Mandoli: I’m currently a senior, and last year, I took the newly-implemented History of St. Louis class. During this time, we had a variety of speakers give presentations to our class about issues facing St. Louis and how their work relates to it. One of these speakers was Lindy Drew, the co-founder of Humans of St. Louis, which is a nonprofit that shares first-person stories and photographic portraits of people and places all across St. Louis. I’m very passionate about photography and I had been following the Humans of St. Louis (HOSTL) page for years on Instagram, so I was so excited to hear that Lindy was speaking to our class. After her presentation, I wanted to introduce myself and ask if there was any way I could get involved with HOSTL, and I owe a huge thank you to my history teacher, Ms. Kristin Roberts, for encouraging me to do so. That conversation, followed by creating a resume, updating my photography website, filling out an application, and having an interview with Lindy eventually led to the beginning of my internship with HOSTL in January 2020. This position had previously been reserved for graduate students, but Lindy kindly decided to give me a chance because of my photography experience and genuine curiosity and desire to learn more about my hometown. 

Q: How has your internship experience been so far? How has the pandemic changed HOSTL and your work there?

Mandoli: My internship experience so far has been incredible, and I have learned so much about storytelling, St. Louis, and what it takes to run an organization like HOSTL. My experience has certainly looked different due to COVID-19, as we have been largely unable to continue the street interviews that HOSTL is characterized by. However, COVID-19 has also been an opportunity in disguise: an opportunity to come up with creative new ways to continue sharing stories, an opportunity to think critically about our role as storytellers in St. Louis, and an opportunity to use our platform to contribute to and uplift marginalized voices in the larger community conversations that are happening at this very moment.

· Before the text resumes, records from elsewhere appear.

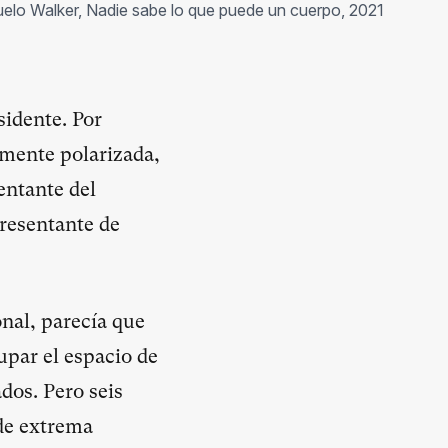
elo Walker, Nadie sabe lo que puede un cuerpo, 2021
sidente. Por
amente polarizada,
entante del
presentante de
nal, parecía que
upar el espacio de
dos. Pero seis
de extrema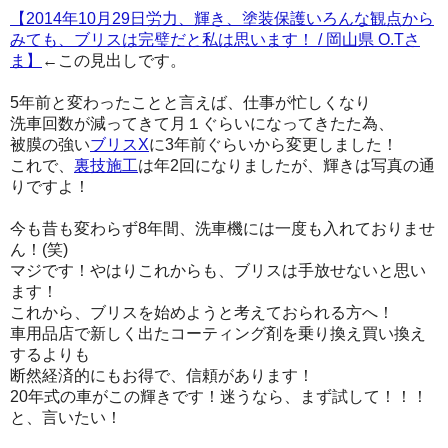
【2014年10月29日労力、輝き、塗装保護いろんな観点から
みても、ブリスは完璧だと私は思います！ / 岡山県 O.Tさ
ま】
←この見出しです。
5年前と変わったことと言えば、仕事が忙しくなり
洗車回数が減ってきて月１ぐらいになってきたた為、
被膜の強い
ブリスX
に3年前ぐらいから変更しました！
これで、
裏技施工
は年2回になりましたが、輝きは写真の通
りですよ！
今も昔も変わらず8年間、洗車機には一度も入れておりませ
ん！(笑)
マジです！やはりこれからも、ブリスは手放せないと思い
ます！
これから、ブリスを始めようと考えておられる方へ！
車用品店で新しく出たコーティング剤を乗り換え買い換え
するよりも
断然経済的にもお得で、信頼があります！
20年式の車がこの輝きです！迷うなら、まず試して！！！
と、言いたい！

Q: What is your favorite part of the work?

Mandoli: Something that always amazed me, and continues to amaze me, about the “Humans of…” pages is how they manage to get people to share such genuine and personal stories. My first question when I started interning was, “How exactly DO they do that?” I was lucky enough to be able to go on a few photo walks with Lindy and experience that firsthand, before COVID-19 hit. We met every Sunday afternoon at a different spot in St. Louis and walked around for hours, looking for interesting people who seemed like they had a moment to spare and a story to share. At first, this was way out of my comfort zone. I had gotten my license just a couple of months before, and to be driving to parts of St. Louis that I’d never been to before and asking random people, “What’s your greatest struggle?” or “What’s a lesson you’re still learning?” was scary. At first, conversations always felt hesitant and forced. But I soon learned how much people will open up if you just ask the right questions, and most importantly, listen. Within the 30 minutes to an hour that an interview might take, people would share with us stories that were so personal that it would bring them to tears. The entire premise of HOSTL is vulnerability, and being a part of this process has really shown me that vulnerability is true courage.

Q: How has MICDS prepared you for your internship?

Mandoli: The greatest way MICDS prepared me for this internship was through teaching me to think critically and question the way I think about and interpret the world. I’ve lived in St. Louis for my entire life, and the underlying sense of divisiveness has always been present, but it often remained unchallenged and was written off as “just the way things are.” But my History of St. Louis class really helped me understand the incredibly deep-rooted sources of racism and classism that continue to shape our city today. That knowledge, in combination with the emphasis MICDS has always placed on critical thinking, has enabled me to challenge the subconscious preconceived notions I held about St. Louis as a whole. Interning with HOSTL gave me the unique chance to connect what I learned at MICDS to the real world, and has genuinely changed my idea of what St. Louis is as well as what it could be.